Algunas posibilidades . . . 

Bomba de agua , si no saca el agua no exprime-centrifuga
Capacitor del motor (si lo lleva) , si está desvalorizado le alcanza la fuerza para lavar pero no para centrifugar. Las lavadoras mas modernas emplean motor universal.


----------



## Luis Eduardo Sánchez (Ago 19, 2012)

DOSMETROS dijo:


> Algunas posibilidades . . .
> 
> Bomba de agua , si no saca el agua no exprime-centrifuga
> Capacitor del motor (si lo lleva) , si está desvalorizado le alcanza la fuerza para lavar pero no para centrifugar. Las lavadoras mas modernas emplean motor universal.



Dosme yo ya he visto lavadoras con motor trifasico y variador de frecuencia que se alimentan con red monofásica.

Saludos.


----------



## DOSMETROS (Ago 19, 2012)

Luis Eduardo Sánchez dijo:


> Dosme yo ya he visto lavadoras con motor trifasico y variador de frecuencia que se alimentan con red monofásica.
> 
> Saludos.


 
Si , las industriales . . . ¿ pero has visto domésticas así ?


----------



## Luis Eduardo Sánchez (Ago 19, 2012)

DOSMETROS dijo:


> Si , las industriales . . . ¿ pero has visto domésticas así ?
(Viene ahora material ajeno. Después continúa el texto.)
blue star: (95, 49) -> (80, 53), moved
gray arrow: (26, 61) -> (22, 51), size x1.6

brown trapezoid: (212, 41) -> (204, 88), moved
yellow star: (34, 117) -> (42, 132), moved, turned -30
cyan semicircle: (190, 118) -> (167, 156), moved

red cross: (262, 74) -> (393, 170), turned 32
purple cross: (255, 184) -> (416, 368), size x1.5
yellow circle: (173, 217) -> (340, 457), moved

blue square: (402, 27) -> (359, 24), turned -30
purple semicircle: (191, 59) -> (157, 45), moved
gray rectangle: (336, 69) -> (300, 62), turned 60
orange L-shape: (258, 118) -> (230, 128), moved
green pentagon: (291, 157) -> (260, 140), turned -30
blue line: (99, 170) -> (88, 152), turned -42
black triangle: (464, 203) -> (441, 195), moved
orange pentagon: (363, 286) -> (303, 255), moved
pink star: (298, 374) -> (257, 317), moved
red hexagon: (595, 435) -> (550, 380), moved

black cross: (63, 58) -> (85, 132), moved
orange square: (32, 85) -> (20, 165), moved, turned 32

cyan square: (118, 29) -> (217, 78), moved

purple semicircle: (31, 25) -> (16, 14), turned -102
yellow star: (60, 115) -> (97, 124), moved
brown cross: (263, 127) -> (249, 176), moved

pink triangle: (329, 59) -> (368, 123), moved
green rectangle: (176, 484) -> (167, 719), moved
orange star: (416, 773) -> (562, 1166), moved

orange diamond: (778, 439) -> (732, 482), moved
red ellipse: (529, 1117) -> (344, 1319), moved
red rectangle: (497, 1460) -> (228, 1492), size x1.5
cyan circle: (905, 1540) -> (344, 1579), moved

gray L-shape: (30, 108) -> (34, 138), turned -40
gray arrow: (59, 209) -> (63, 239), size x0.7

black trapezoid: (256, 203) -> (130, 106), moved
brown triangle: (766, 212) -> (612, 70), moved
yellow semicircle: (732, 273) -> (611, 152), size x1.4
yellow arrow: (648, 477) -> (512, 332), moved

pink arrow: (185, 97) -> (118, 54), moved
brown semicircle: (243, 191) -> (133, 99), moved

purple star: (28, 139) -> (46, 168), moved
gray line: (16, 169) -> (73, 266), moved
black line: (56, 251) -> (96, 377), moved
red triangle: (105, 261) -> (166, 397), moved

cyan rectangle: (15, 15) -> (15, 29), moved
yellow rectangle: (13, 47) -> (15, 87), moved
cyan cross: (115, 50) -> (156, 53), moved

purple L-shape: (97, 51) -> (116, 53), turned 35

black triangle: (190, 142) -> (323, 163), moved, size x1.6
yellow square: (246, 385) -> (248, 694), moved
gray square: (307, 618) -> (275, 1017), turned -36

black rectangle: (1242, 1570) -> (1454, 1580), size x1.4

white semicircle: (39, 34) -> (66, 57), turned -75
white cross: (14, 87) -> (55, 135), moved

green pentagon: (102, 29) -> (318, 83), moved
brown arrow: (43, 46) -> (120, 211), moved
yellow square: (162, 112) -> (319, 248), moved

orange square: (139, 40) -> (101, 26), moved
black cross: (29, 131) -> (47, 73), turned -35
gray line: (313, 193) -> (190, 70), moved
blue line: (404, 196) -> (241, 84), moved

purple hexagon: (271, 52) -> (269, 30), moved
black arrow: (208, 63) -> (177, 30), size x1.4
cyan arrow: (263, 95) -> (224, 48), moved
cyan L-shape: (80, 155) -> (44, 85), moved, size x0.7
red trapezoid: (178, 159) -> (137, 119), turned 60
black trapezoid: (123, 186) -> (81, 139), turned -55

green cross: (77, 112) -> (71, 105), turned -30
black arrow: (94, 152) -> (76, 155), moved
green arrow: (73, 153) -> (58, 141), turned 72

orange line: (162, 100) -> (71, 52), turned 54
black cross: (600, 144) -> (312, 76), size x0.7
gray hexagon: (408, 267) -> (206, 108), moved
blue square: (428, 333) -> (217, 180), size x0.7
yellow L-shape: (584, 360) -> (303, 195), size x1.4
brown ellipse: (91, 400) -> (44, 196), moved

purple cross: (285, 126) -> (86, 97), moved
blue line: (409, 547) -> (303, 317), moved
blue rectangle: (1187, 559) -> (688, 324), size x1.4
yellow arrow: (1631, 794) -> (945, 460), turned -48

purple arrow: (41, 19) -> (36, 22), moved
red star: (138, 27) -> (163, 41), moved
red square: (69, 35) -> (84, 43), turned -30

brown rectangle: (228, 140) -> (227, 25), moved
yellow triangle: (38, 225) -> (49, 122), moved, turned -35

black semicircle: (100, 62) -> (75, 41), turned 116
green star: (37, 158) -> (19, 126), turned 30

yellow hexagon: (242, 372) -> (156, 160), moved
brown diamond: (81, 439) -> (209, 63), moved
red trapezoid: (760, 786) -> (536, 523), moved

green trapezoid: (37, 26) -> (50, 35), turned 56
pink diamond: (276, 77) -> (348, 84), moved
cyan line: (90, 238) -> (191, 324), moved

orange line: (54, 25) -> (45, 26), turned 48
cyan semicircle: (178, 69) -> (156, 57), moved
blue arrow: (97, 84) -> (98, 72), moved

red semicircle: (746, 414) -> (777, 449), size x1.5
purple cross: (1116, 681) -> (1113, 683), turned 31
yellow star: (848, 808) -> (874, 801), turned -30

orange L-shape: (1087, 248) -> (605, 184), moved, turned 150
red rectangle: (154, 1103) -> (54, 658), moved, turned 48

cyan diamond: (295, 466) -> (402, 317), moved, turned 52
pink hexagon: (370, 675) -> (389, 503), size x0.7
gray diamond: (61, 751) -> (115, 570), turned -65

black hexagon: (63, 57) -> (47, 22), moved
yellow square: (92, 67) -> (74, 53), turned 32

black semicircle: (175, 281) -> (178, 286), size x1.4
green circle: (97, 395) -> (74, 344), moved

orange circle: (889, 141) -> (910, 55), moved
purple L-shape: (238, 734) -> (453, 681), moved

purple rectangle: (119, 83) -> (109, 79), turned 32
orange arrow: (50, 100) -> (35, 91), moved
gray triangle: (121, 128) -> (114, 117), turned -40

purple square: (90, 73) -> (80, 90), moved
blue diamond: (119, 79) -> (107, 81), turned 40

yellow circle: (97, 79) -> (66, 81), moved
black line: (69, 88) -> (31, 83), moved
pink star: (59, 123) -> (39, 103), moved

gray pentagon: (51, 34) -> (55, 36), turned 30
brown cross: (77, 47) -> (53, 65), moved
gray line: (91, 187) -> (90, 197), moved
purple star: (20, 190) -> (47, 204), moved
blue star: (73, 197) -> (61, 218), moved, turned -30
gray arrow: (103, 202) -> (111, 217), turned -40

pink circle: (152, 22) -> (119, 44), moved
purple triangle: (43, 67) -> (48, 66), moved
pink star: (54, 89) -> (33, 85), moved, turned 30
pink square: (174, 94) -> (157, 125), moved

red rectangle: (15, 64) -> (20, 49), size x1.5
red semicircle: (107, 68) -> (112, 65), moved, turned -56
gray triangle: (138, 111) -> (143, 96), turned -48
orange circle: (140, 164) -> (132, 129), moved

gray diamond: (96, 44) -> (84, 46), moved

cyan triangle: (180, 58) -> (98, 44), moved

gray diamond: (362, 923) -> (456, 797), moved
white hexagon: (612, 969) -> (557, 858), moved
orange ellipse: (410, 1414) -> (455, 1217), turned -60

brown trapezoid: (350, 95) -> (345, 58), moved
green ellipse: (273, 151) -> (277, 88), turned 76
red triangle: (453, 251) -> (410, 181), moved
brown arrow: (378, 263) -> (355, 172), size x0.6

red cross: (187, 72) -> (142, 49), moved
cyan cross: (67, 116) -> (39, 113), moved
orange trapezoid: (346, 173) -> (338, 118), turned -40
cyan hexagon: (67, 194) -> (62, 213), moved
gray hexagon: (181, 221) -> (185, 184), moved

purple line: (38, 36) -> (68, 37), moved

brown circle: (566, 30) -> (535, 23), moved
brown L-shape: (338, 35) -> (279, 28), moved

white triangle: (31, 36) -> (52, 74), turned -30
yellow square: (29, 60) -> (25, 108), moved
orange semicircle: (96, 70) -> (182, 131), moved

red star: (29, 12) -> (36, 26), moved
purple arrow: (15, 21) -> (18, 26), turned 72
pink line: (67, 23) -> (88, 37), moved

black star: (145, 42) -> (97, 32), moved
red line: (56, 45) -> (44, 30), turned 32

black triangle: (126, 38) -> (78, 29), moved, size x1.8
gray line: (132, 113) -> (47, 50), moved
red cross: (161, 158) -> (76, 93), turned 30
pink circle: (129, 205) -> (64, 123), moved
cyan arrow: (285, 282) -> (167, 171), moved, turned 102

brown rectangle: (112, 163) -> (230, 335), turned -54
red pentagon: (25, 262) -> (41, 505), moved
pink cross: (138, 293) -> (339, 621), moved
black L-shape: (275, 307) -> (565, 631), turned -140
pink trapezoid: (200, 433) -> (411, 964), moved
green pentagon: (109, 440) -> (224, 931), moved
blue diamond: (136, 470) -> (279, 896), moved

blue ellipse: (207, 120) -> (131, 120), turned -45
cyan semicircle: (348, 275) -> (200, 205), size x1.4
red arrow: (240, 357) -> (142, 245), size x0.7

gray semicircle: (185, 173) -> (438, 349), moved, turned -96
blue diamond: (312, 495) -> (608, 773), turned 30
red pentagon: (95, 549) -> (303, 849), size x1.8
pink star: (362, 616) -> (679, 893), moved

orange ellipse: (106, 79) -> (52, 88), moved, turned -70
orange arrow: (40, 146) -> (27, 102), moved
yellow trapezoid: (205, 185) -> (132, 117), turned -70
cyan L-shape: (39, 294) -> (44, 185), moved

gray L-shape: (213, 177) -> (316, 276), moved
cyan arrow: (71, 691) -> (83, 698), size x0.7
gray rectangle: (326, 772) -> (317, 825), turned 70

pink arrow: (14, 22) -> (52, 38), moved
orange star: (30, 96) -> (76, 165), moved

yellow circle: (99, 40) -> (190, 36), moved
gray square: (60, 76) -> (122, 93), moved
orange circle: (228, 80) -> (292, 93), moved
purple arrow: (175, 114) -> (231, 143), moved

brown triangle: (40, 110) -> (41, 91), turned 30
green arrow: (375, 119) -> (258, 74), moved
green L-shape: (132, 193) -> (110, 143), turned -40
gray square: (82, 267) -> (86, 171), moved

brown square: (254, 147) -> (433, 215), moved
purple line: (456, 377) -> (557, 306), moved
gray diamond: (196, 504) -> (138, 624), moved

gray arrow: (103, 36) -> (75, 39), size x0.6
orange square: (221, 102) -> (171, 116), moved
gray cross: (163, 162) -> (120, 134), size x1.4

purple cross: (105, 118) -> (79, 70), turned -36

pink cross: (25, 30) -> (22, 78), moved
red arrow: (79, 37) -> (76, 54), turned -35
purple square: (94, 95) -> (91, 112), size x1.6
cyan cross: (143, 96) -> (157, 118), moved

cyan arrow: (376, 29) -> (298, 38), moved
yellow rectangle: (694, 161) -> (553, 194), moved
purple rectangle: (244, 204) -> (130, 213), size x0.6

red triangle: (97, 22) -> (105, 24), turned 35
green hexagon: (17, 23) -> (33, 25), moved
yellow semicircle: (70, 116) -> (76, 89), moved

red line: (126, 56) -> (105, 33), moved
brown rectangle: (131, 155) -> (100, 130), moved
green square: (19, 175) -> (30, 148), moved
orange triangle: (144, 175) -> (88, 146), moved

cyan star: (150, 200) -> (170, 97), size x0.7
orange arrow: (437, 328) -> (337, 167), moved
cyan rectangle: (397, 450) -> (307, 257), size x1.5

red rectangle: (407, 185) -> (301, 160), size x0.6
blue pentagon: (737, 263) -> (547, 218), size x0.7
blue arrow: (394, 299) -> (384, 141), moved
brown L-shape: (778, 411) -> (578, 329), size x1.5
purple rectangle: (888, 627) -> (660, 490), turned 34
Mi hermana compro una whirpool y una vez se le apago por sobrecarga, y al revisarla me di cuenta que tenía un motor trifásico a 127V, y tenía una proteccion térmica que se había disparado, afortunadamente no se quemó nada o sino hubiese sido más barato haberla cambiado!!!!


----------



## sergio (Sep 11, 2012)

puede que el mecanismo de centrifugado este en malas condiciones prueva con la lavadora desenchufada si puedes moverla con la mano en la condicion de centrifugado .sino puedes deveras cambier el mecanismo


----------